Stephen is a one-off. Having run away from home at the age of 15 to film the riots on the West Bank, he has since covered conflict in Somalia, Afghanistan, Gaza, the Central African Republic, Iraq, Syria and other places blighted by armed fighting. He is still only 22.
 
He has dedicated his entire young adult life to studying the human condition in the midst of war and it has given him a unique perspective on the world.
 
He is also a highly talented and self-taught videographer. As a teenager, he took himself into the anarchy of Iraq to make a remarkable Vice documentary, ‘The Vicar of Baghdad’, highlighting the courage of local Anglican clergyman Andrew White as he tended to parishioners.

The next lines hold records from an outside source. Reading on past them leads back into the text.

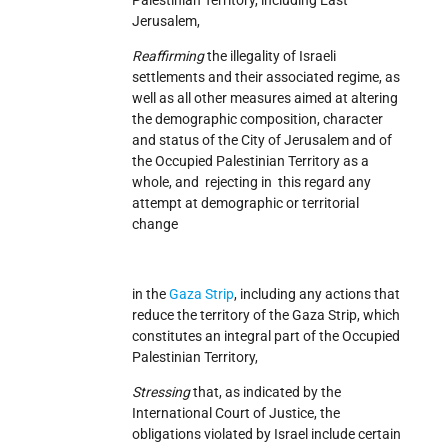
Jerusalem,
Reaffirming
the illegality of Israeli
settlements and their associated regime, as
well as all other measures aimed at altering
the demographic composition, character
and status of the City of Jerusalem and of
the Occupied Palestinian Territory as a
whole, and rejecting in this regard any
attempt at demographic or territorial
change
in the
Gaza Strip
, including any actions that
reduce the territory of the Gaza Strip, which
constitutes an integral part of the Occupied
Palestinian Territory,
Stressing
that, as indicated by the
International Court of Justice, the
obligations violated by Israel include certain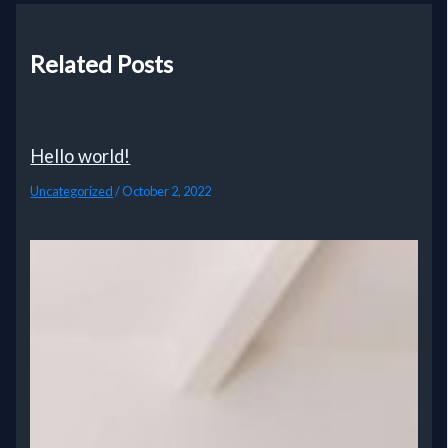
Related Posts
Hello world!
Uncategorized
/
October 2, 2022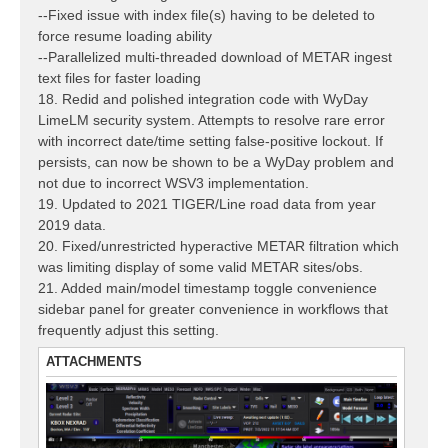
--Fixed issue with index file(s) having to be deleted to
force resume loading ability
--Parallelized multi-threaded download of METAR ingest
text files for faster loading
18. Redid and polished integration code with WyDay
LimeLM security system. Attempts to resolve rare error
with incorrect date/time setting false-positive lockout. If
persists, can now be shown to be a WyDay problem and
not due to incorrect WSV3 implementation.
19. Updated to 2021 TIGER/Line road data from year
2019 data.
20. Fixed/unrestricted hyperactive METAR filtration which
was limiting display of some valid METAR sites/obs.
21. Added main/model timestamp toggle convenience
sidebar panel for greater convenience in workflows that
frequently adjust this setting.
ATTACHMENTS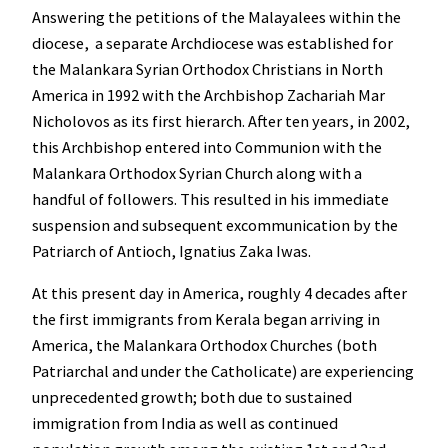
Answering the petitions of the Malayalees within the
diocese, a separate Archdiocese was established for
the Malankara Syrian Orthodox Christians in North
America in 1992 with the Archbishop Zachariah Mar
Nicholovos as its first hierarch. After ten years, in 2002,
this Archbishop entered into Communion with the
Malankara Orthodox Syrian Church along with a
handful of followers. This resulted in his immediate
suspension and subsequent excommunication by the
Patriarch of Antioch, Ignatius Zaka Iwas.
At this present day in America, roughly 4 decades after
the first immigrants from Kerala began arriving in
America, the Malankara Orthodox Churches (both
Patriarchal and under the Catholicate) are experiencing
unprecedented growth; both due to sustained
immigration from India as well as continued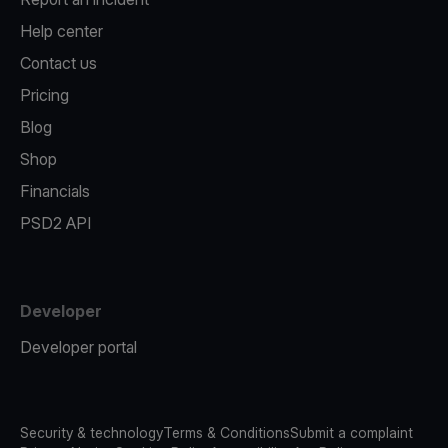
Help center
Contact us
Pricing
Blog
Shop
Financials
PSD2 API
Developer
Developer portal
Security & technology
Terms & Conditions
Submit a complaint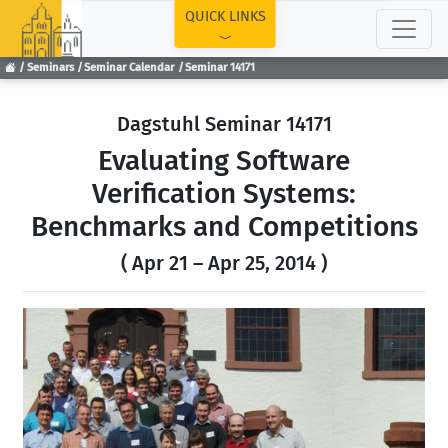
TOP
QUICK LINKS
Seminars
Seminar Calendar
Seminar 14171
Dagstuhl Seminar 14171
Evaluating Software
Verification Systems:
Benchmarks and Competitions
( Apr 21 – Apr 25, 2014 )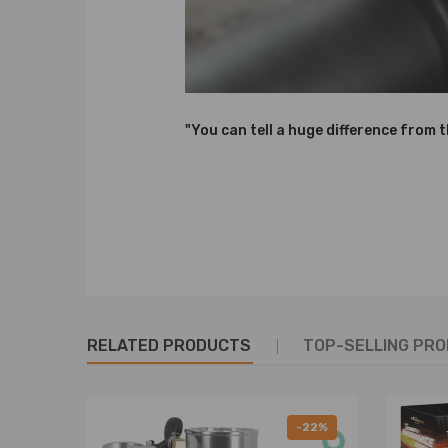
6. High Tensile performance spring - STRESS TESTE
durability and performance.
7. Height Adjustment tools included.
8. Camber plate top mounts help to eliminate the 
9. Pillow ball top mount - It improves the steering 
"You can tell a huge difference from 
10. Full rebuildable.
Notice：
All modifications must be installed by licensed mec
RELATED PRODUCTS
TOP-SELLING PR
-22%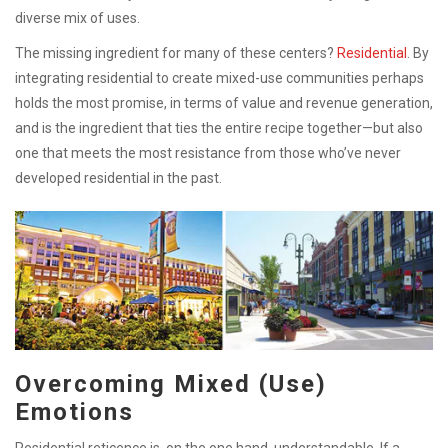
diverse mix of uses.
The missing ingredient for many of these centers?
Residential
. By
integrating residential to create mixed-use communities perhaps
holds the most promise, in terms of value and revenue generation,
and is the ingredient that ties the entire recipe together—but also
one that meets the most resistance from those who’ve never
developed residential in the past.
Overcoming Mixed (Use)
Emotions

More recently Stephen has become something of a figurehead for technology-driven innovation, after making 2015’s haunting ‘Welcome to Aleppo’, the first depiction of a war zone made in 360 video and a project that required him to spend hours dodging the bullets of snipers who hunted him like a deer.
 
He is not a mere thrill-seeker but someone who is largely driven by a desire to give a voice to the forgotten victims of war. “I’m incurably, hopelessly obsessed with talking to people in places that people don’t usually go to,” he says.
 
Stephen is highly articulate, with a deep understanding of the geo-politics of the Middle East, as he demonstrated in a long interview with Larry King on Russia Today (RT), shortly after ‘Welcome to Aleppo’ was released by news site RYOT (now part of the Huffington Post). “Great interview,” King purred admiringly at the end of the discussion, and the veteran broadcaster has done a few.
 
Many experienced war correspondents find it harder to venture to the most dangerous hot spots as they grow older and have families and other responsibilities. For Stephen, despite a “rough” experience in Syria that challenged his resolve, this remains his way of life.
 
And yet for all his talents and courage, he is not sure where his next commission is coming from, or even if there is a demand from news organisations for the type of insight his bravery can bring.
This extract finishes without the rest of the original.